Genetic investigations have linked multiple genes and single-nucleotide polymorphisms to the principal clinical forms of glaucoma, primary open-angle glaucoma (POAG) and PACG, underscoring the condition’s heterogeneity [2]. In Saudi cohorts, pathogenic variants in CYP1B1 have been repeatedly implicated in juvenile-onset open-angle glaucoma, supporting the potential value of targeted genetic testing in high-risk families for earlier diagnosis and management [14]. Secondary glaucoma subtypes are also relevant locally: for example, neovascular glaucoma has been reported at rates up to 13% in some Saudi series, with diabetes mellitus present in the majority of affected patients (88%) in one retrospective study [15].
This review incorporated publications from 2010 to December 2025, presented genetic or polymorphism data from Saudi cohorts, and addressed at least one of five glaucoma subtypes (POAG, PACG, PXG, JOAG, PCG). We omitted studies that did not involve a Saudi cohort. This narrative review examines how population genetics and consanguinity shape glaucoma risk in Saudi Arabia, summarizes genetic studies performed in Saudi cohorts, evaluates the clinical relevance of reported polymorphisms, and identifies priorities for future research and translation.

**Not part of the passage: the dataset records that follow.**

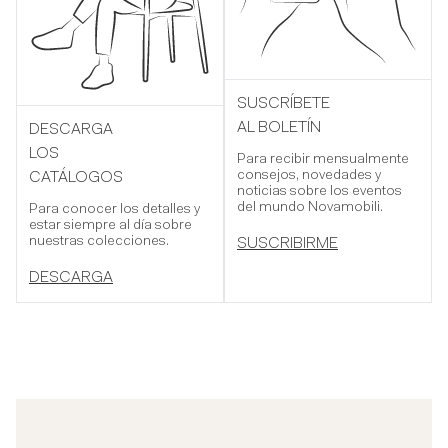
SUSCRÍBETE
AL BOLETÍN
DESCARGA
LOS
Para recibir mensualmente
consejos, novedades y
CATÁLOGOS
noticias sobre los eventos
del mundo Novamobili.
Para conocer los detalles y
estar siempre al día sobre
nuestras colecciones.
SUSCRIBIRME
DESCARGA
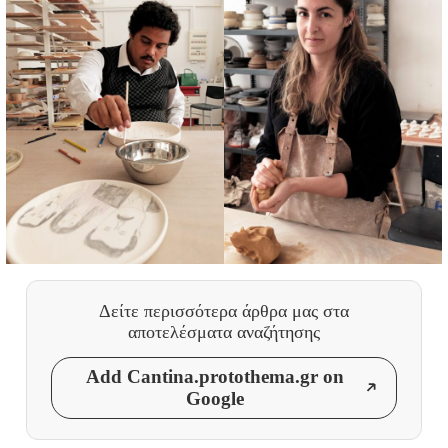
Δείτε περισσότερα άρθρα μας
στα
αποτελέσματα αναζήτησης
Add Cantina.protothema.gr on
Google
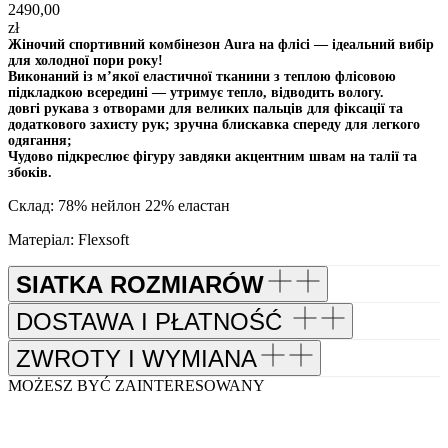
2490,00
zł
Жіночий спортивний комбінезон Aura на флісі — ідеальний вибір
для холодної пори року!
Виконаний із м’якої еластичної тканини з теплою флісовою
підкладкою всередині — утримує тепло, відводить вологу.
довгі рукава з отворами для великих пальців для фіксації та
додаткового захисту рук; зручна блискавка спереду для легкого
одягання;
Чудово підкреслює фігуру завдяки акцентним швам на талії та
збоків.
Склад: 78% нейлон 22% еластан
Матеріал: Flexsoft
SIATKA ROZMIARÓW
DOSTAWA I PŁATNOŚĆ
ZWROTY I WYMIANA
MOŻESZ BYĆ ZAINTERESOWANY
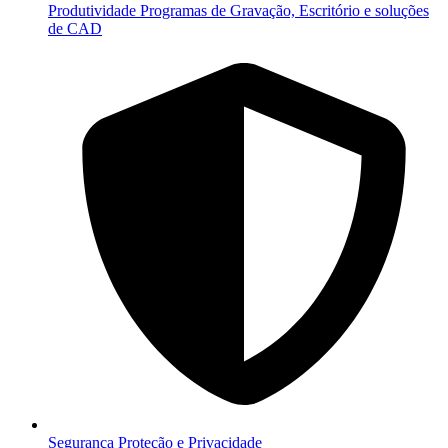
Produtividade
Programas de Gravação, Escritório e soluções
de CAD
Segurança
Proteção e Privacidade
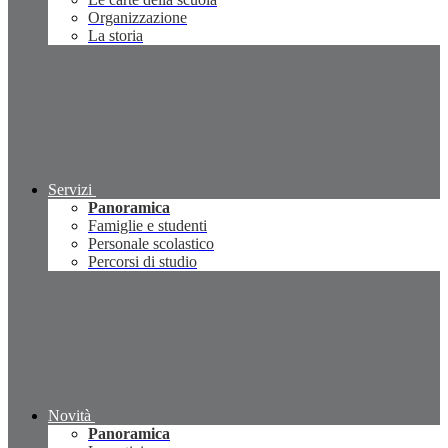
Organizzazione
La storia
Servizi
Panoramica
Famiglie e studenti
Personale scolastico
Percorsi di studio
Novità
Panoramica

2. Genetic Aspects of Glaucoma in the Saudi Population

2.1. Overview of Study Characteristics

A total of 33 case–control studies were conducted between 2014 and 2024, comprising more than 9000 Saudi participants, illustrating various glaucoma subtypes, POAG, PACG, PXG, JOAG, and PCG, and their association with specific genetic polymorphisms in the Saudi population. The evidence concentrates on causative genes in congenital/juvenile disease (CYP1B1), core PXG risk genes (LOXL1), and protective microRNA biogenesis signals (DICER1), alongside polygenic contributors in adult glaucoma (APOE, ACVR1, NOS3, MTHFR, SMOC2).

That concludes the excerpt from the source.